> Exercise data
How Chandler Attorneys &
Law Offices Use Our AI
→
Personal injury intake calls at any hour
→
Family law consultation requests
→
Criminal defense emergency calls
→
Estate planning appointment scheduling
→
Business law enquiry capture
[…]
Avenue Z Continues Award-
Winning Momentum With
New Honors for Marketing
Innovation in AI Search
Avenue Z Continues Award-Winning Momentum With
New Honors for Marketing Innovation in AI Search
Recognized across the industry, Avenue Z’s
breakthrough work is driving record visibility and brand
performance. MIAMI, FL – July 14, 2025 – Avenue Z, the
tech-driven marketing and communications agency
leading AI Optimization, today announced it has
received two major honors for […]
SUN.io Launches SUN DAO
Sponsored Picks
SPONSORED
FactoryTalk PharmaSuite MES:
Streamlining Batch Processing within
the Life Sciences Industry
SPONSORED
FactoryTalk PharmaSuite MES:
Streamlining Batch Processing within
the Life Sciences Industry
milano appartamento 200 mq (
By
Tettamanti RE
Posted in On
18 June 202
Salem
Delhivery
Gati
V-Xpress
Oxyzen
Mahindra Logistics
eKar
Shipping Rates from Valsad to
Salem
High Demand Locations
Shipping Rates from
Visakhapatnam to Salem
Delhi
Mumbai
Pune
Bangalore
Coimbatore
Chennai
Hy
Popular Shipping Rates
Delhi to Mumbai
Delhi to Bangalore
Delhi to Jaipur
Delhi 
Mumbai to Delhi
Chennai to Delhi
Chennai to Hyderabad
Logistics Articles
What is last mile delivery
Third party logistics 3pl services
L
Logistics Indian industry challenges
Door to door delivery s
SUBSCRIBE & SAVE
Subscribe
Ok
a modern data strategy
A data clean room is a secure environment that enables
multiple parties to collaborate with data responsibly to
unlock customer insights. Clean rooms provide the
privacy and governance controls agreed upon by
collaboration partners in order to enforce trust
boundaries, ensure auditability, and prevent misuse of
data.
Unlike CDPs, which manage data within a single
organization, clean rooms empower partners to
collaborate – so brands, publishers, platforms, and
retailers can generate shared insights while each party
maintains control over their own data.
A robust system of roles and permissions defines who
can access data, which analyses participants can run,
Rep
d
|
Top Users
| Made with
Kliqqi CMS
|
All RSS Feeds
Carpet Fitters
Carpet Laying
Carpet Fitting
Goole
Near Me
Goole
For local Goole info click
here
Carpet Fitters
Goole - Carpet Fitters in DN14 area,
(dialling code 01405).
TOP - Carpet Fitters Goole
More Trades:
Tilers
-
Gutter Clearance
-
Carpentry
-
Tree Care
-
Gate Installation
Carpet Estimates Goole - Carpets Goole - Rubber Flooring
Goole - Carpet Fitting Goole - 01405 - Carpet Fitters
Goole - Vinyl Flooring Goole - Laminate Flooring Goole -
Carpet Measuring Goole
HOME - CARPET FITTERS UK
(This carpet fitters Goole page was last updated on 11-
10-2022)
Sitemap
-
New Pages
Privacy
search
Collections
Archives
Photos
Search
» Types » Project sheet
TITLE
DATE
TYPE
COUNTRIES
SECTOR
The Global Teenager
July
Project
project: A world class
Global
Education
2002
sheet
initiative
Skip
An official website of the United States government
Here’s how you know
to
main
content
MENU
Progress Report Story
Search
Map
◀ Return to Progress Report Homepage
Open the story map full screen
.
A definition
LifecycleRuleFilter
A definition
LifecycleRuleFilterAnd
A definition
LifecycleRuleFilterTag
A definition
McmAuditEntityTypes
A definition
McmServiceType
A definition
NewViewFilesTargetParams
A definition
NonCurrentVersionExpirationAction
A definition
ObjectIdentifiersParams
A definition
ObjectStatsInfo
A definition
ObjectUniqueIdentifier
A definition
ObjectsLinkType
--
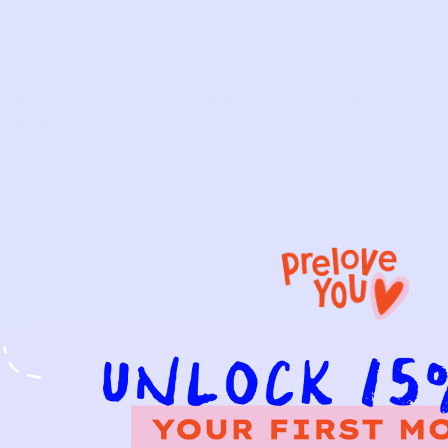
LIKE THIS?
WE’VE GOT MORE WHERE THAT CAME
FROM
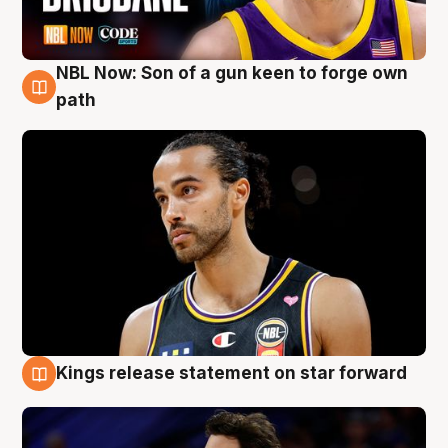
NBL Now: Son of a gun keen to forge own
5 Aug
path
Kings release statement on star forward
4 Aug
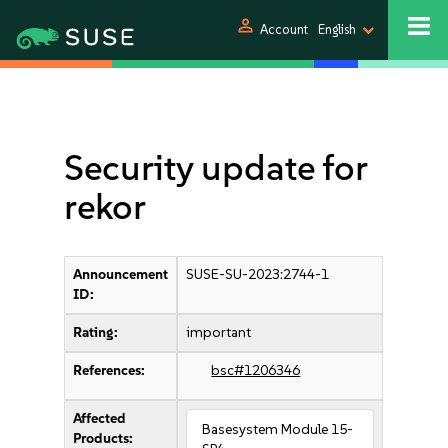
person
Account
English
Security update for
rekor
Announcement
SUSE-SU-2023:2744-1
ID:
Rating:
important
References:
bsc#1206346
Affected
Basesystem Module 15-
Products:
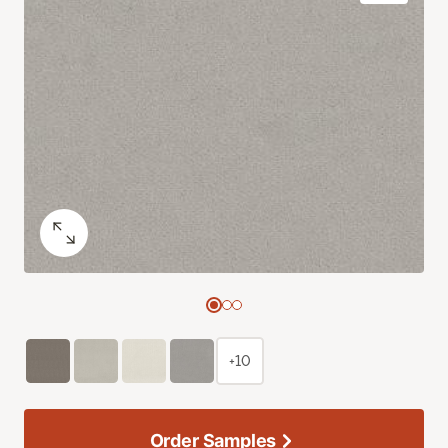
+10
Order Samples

> What you are asked to do
From the records above, return each line that has the string "calls".

> Response area
Personal injury intake calls at any hour
Criminal defense emergency calls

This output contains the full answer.